< Psalmen 38 >

1 Een psalm van David, om te doen gedenken. O HEERE! straf mij niet in Uw groten toorn, en kastijd mij niet in Uw grimmigheid.
“A psalm of David, to bring to remembrance.” O Lord, correct me not in thy wrath, nor chastise me in thy fury.
2 Want Uw pijlen zijn in mij gedaald, en Uw hand is op mij nedergedaald.
For thy arrows have penetrated into me, and thy hand presseth down upon me.
3 Er is niets geheels in mijn vlees, vanwege Uw gramschap; er is geen vrede in mijn beenderen, vanwege mijn zonde.
There is no soundness in my flesh because of thy indignation: there is no peace in my bones because of my sin.
4 Want mijn ongerechtigheden gaan over mijn hoofd; als een zware last zijn zij mij te zwaar geworden.
For my iniquities are passed over my head, as a heavy burden are they too heavy for me.
5 Mijn etterbuilen stinken, zij zijn vervuild, vanwege mijn dwaasheid.
Foul, corrupt are my bruises because of my folly.
6 Ik ben krom geworden, ik ben uitermate zeer nedergebogen; ik ga den gansen dag in het zwart.
I am bent double; I am bowed down to the utmost; all the day long I go about full of grief.
7 Want mijn darmen zijn vol van een verachtelijke plage, en er is niets geheels in mijn vlees.
For my loins are filled with a burning disease, and there is no soundness in my flesh.
8 Ik ben verzwakt, en uitermate zeer verbrijzeld; ik brul van het geruis mijns harten.

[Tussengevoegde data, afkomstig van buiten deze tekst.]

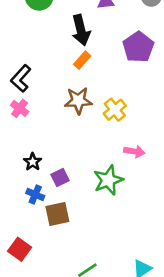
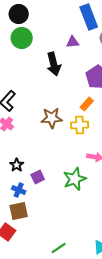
orange rectangle: (82, 60) -> (87, 104), moved
yellow cross: (115, 110) -> (80, 125), turned 36
brown square: (57, 214) -> (19, 211), moved

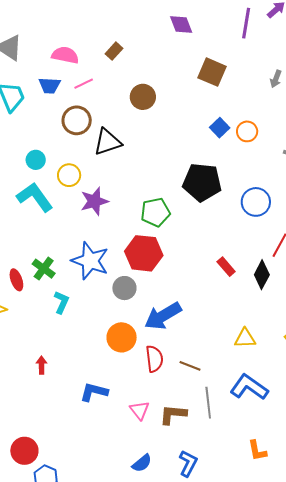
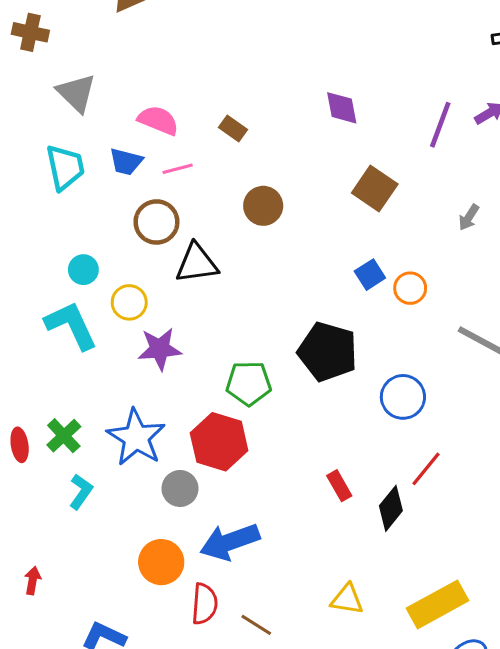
brown rectangle: (114, 51) -> (233, 128), turned 72

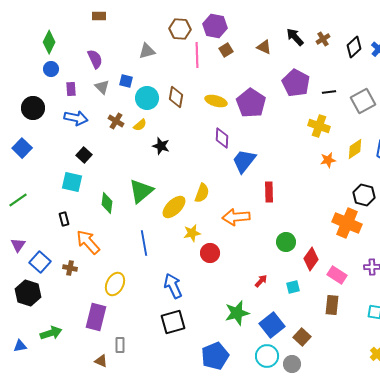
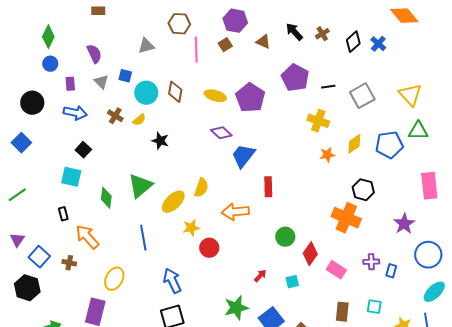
purple hexagon: (215, 26) -> (235, 21), moved
purple diamond: (222, 138) -> (221, 133), turned -50
brown rectangle: (332, 305) -> (342, 312), moved

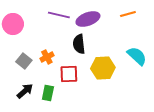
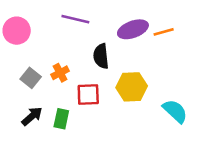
orange line: (128, 14) -> (164, 32), moved
purple ellipse: (88, 19) -> (133, 29), moved
cyan semicircle: (137, 56) -> (175, 111), moved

I am made faint and crushed to the utmost; I cry aloud because of the groaning of my heart.
9 HEERE! voor U is al mijn begeerte; en mijn zuchten is voor U niet verborgen.
Lord, before thee is all my longing; and my sighing is from thee not hidden.

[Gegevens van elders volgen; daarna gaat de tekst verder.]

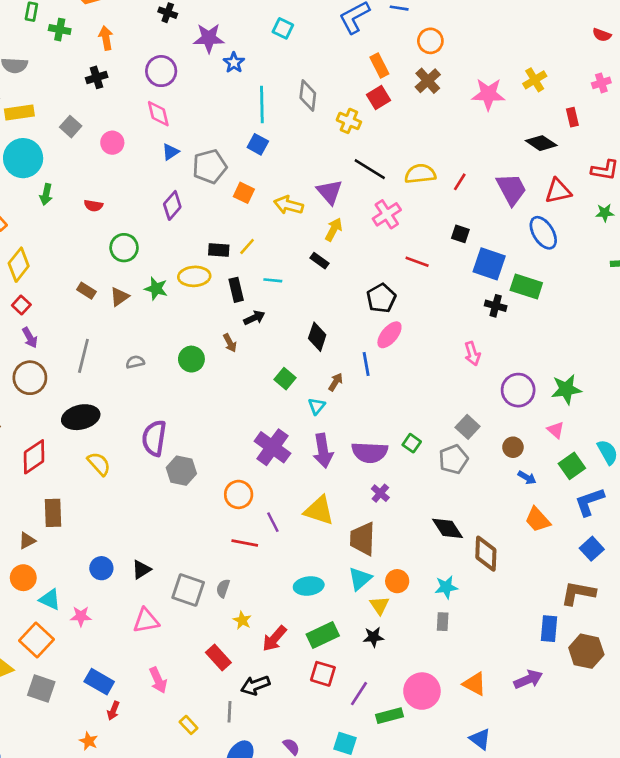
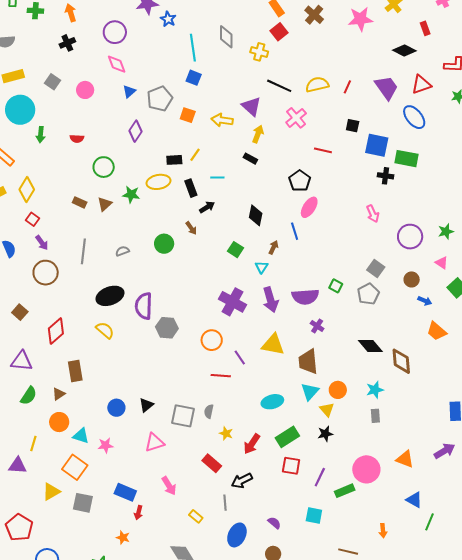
green star: (566, 389) -> (446, 231), size x0.7
black ellipse: (81, 417) -> (110, 296), moved

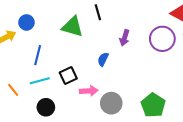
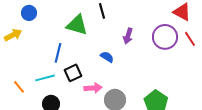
blue circle: (26, 22) -> (29, 13), moved
blue line: (38, 55) -> (58, 53), moved
blue semicircle: (103, 59) -> (107, 57), turned 96

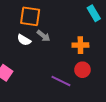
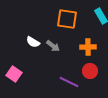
orange square: (30, 16) -> (67, 19), moved
gray arrow: (43, 36) -> (53, 46), moved

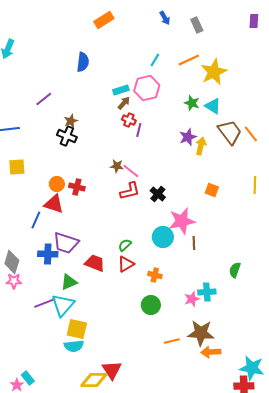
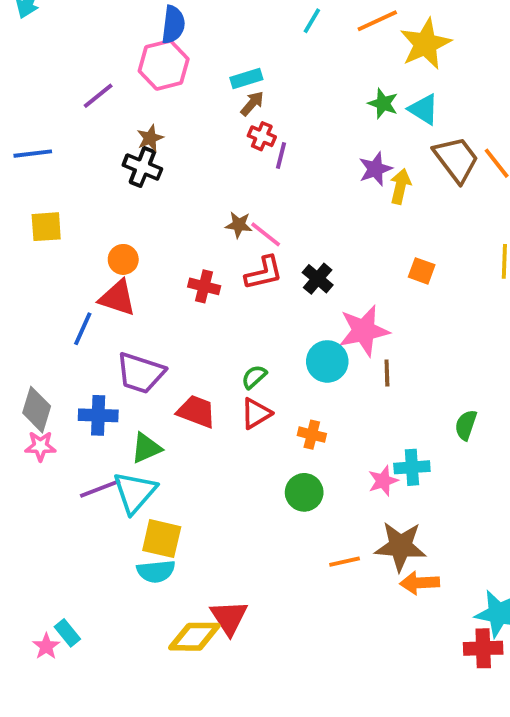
pink hexagon: (147, 88) -> (164, 65), moved
red cross: (77, 187) -> (204, 286), moved
blue cross: (48, 254) -> (98, 415), moved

10 Mijn hart keert om en om, mijn kracht heeft mij verlaten; en het licht mijner ogen, ook zij zelven zijn niet bij mij.
My heart is restless, my strength hath left me; and the light of my eyes—that also is no more with me.
11 Mijn liefhebbers en mijn vrienden staan van tegenover mijn plage, en mijn nabestaanden staan van verre.

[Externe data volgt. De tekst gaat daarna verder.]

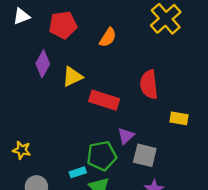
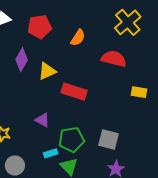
red semicircle: (149, 84) -> (114, 59), moved, turned 110
yellow rectangle: (179, 118) -> (139, 92), moved
purple triangle: (126, 136) -> (42, 120), moved, turned -49

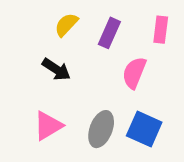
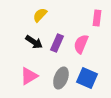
purple rectangle: (109, 33) -> (57, 43), moved

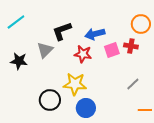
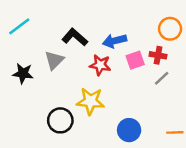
black L-shape: (62, 31) -> (75, 37), turned 60
gray line: (133, 84) -> (162, 78), moved
blue circle: (86, 108) -> (129, 130), moved

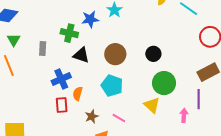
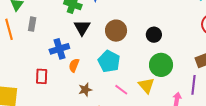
gray rectangle: (43, 48) -> (32, 24), moved
black triangle: (81, 55) -> (82, 28), turned 36
red rectangle: (62, 105) -> (42, 76), moved
pink line: (119, 118) -> (121, 90), moved

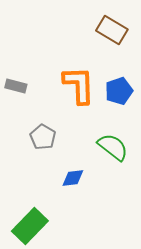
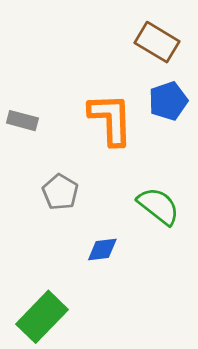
blue pentagon: (119, 91) -> (168, 101), moved

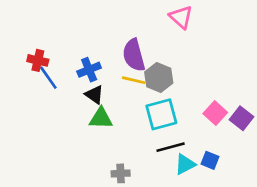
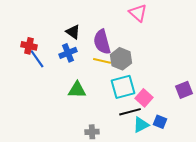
black triangle: (94, 95) -> (73, 32), moved
pink square: (215, 113) -> (144, 98), moved
purple square: (242, 118) -> (184, 90), turned 30

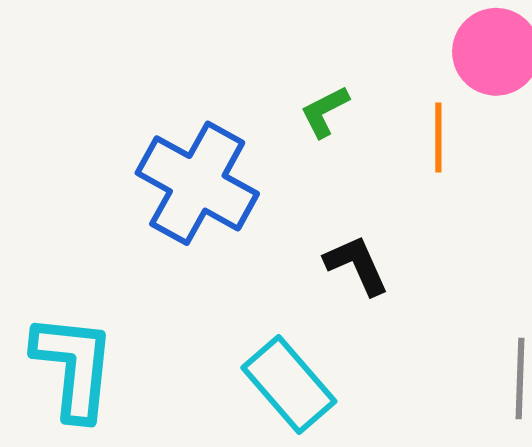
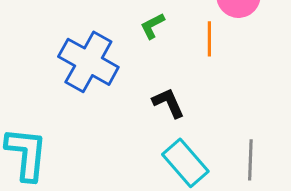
cyan rectangle: (289, 384) -> (185, 163), moved

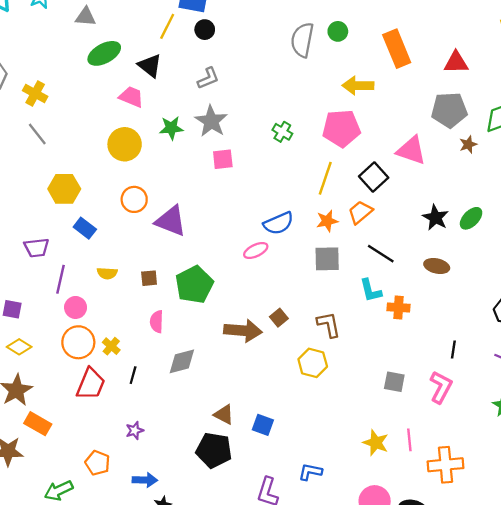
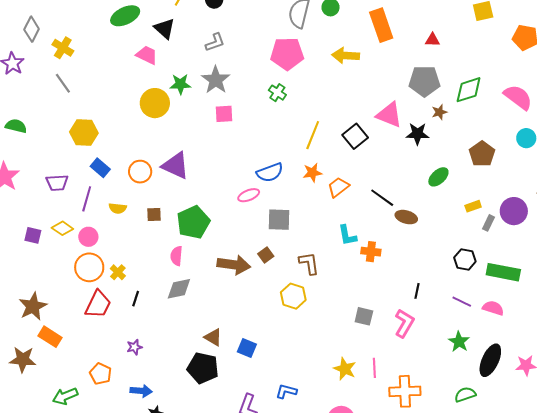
red triangle: (456, 63) -> (432, 40), size x0.7
pink pentagon: (341, 128) -> (287, 54), moved
yellow circle: (125, 144) -> (155, 103), moved
orange circle: (134, 199) -> (140, 172), moved
orange trapezoid: (360, 212) -> (338, 187), moved
black star: (435, 218) -> (417, 134), moved, turned -30
black line: (381, 254) -> (382, 198), moved
gray square: (327, 259) -> (279, 220), moved
purple line: (60, 279) -> (87, 199), moved
pink semicircle: (157, 322) -> (176, 256), moved
yellow diamond: (19, 347) -> (62, 228), moved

My lovers and my friends stand aloof from my plague; and my kinsmen stand afar off.
12 En die mijn ziel zoeken, leggen mij strikken; en die mijn kwaad zoeken, spreken verdervingen, en zij overdenken den gansen dag listen.
They also that seek after my life lay snares; and they that wish for my mishap speak wicked falsehoods; and deceits do they devise all the day long.
13 Ik daarentegen ben als een dove, ik hoor niet, en als een stomme, die zijn mond niet opendoet.
But I, as a deaf man, hear not; and I am as a dumb man that cannot open his mouth.
14 Ja, ik ben als een man, die niet hoort, en in wiens mond geen tegenredenen zijn.
Thus am I as a man that heareth not, and in whose mouth are no words of defence.
15 Want op U, HEERE! hoop ik; Gij zult verhoren, HEERE, mijn God!
For in thee, O Lord, do I hope: thou wilt answer, O Lord my God.
16 Want ik zeide: Dat zij zich toch over mij niet verblijden! Wanneer mijn voet zou wankelen, zo zouden zij zich tegen mij groot maken.
For I said, Perhaps they might rejoice over me: when my foot slippeth, they might magnify themselves over me.
17 Want ik ben tot hinken gereed, en mijn smart is steeds voor mij.
For I am prepared for [my] downfall, and my pain is continually before me.
18 Want ik maak U mijn ongerechtigheid bekend, ik ben bekommerd vanwege mijn zonde.
For I will tell of my iniquity; I will be grieved because of my sin.
19 Maar mijn vijanden zijn levende, worden machtig; en die mij om valse oorzaken haten, worden groot.
But my enemies are strong in life; and numerous are those that hate me wrongfully;
20 En die kwaad voor goed vergelden, staan mij tegen, omdat ik het goede najaag.
They also that repay [me] evil in lieu of good; they hate me bitterly because I pursue what is good.
21 Verlaat mij niet, o HEERE, mijn God! wees niet verre van mij.
Forsake me not, O Lord: O my God, be not far from me.
22 Haast U tot mijn hulp, HEERE, mijn Heil!
Make haste to help me, O Lord, my salvation.